## Information given
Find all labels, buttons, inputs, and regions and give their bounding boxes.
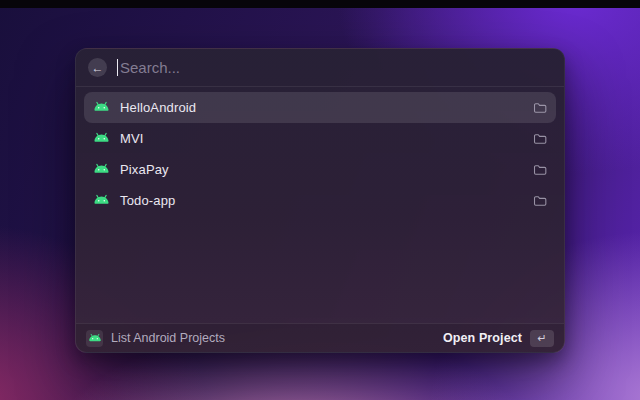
launcher-window: ← HelloAndroid [75,48,565,353]
back-button[interactable]: ← [88,58,107,77]
footer-bar: List Android Projects Open Project ↵ [76,323,564,352]
folder-icon [533,133,547,145]
project-title: MVI [120,131,144,146]
list-item[interactable]: MVI [84,123,556,154]
menu-bar [0,0,640,8]
list-item[interactable]: PixaPay [84,154,556,185]
folder-icon [533,164,547,176]
project-title: HelloAndroid [120,100,196,115]
folder-icon [533,102,547,114]
list-item[interactable]: HelloAndroid [84,92,556,123]
android-icon [93,194,110,207]
project-title: PixaPay [120,162,169,177]
list-item[interactable]: Todo-app [84,185,556,216]
primary-action-button[interactable]: Open Project ↵ [443,330,554,347]
android-icon [86,330,103,347]
primary-action-label: Open Project [443,331,522,345]
back-arrow-icon: ← [92,62,104,74]
text-caret [117,59,118,76]
android-icon [93,101,110,114]
search-input-wrap [117,59,552,76]
results-list: HelloAndroid MVI [76,87,564,323]
android-icon [93,132,110,145]
command-name: List Android Projects [111,331,225,345]
android-icon [93,163,110,176]
return-key-icon: ↵ [530,330,554,347]
search-bar: ← [76,49,564,87]
project-title: Todo-app [120,193,175,208]
search-input[interactable] [120,59,552,76]
folder-icon [533,195,547,207]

## Problem to solve
Repeat the material above verbatim, with no pictures in the output.

## Output below
Find all labels, buttons, inputs, and regions and give their bounding boxes.
launcher-window: ← HelloAndroid [75,48,565,353]
back-button[interactable]: ← [88,58,107,77]
footer-bar: List Android Projects Open Project ↵ [76,323,564,352]
folder-icon [533,133,547,145]
project-title: MVI [120,131,144,146]
list-item[interactable]: MVI [84,123,556,154]
menu-bar [0,0,640,8]
list-item[interactable]: PixaPay [84,154,556,185]
folder-icon [533,164,547,176]
project-title: HelloAndroid [120,100,196,115]
folder-icon [533,102,547,114]
list-item[interactable]: HelloAndroid [84,92,556,123]
android-icon [93,194,110,207]
project-title: PixaPay [120,162,169,177]
list-item[interactable]: Todo-app [84,185,556,216]
primary-action-button[interactable]: Open Project ↵ [443,330,554,347]
android-icon [86,330,103,347]
primary-action-label: Open Project [443,331,522,345]
back-arrow-icon: ← [92,62,104,74]
text-caret [117,59,118,76]
android-icon [93,101,110,114]
search-input-wrap [117,59,552,76]
results-list: HelloAndroid MVI [76,87,564,323]
android-icon [93,132,110,145]
command-name: List Android Projects [111,331,225,345]
android-icon [93,163,110,176]
return-key-icon: ↵ [530,330,554,347]
search-bar: ← [76,49,564,87]
project-title: Todo-app [120,193,175,208]
search-input[interactable] [120,59,552,76]
folder-icon [533,195,547,207]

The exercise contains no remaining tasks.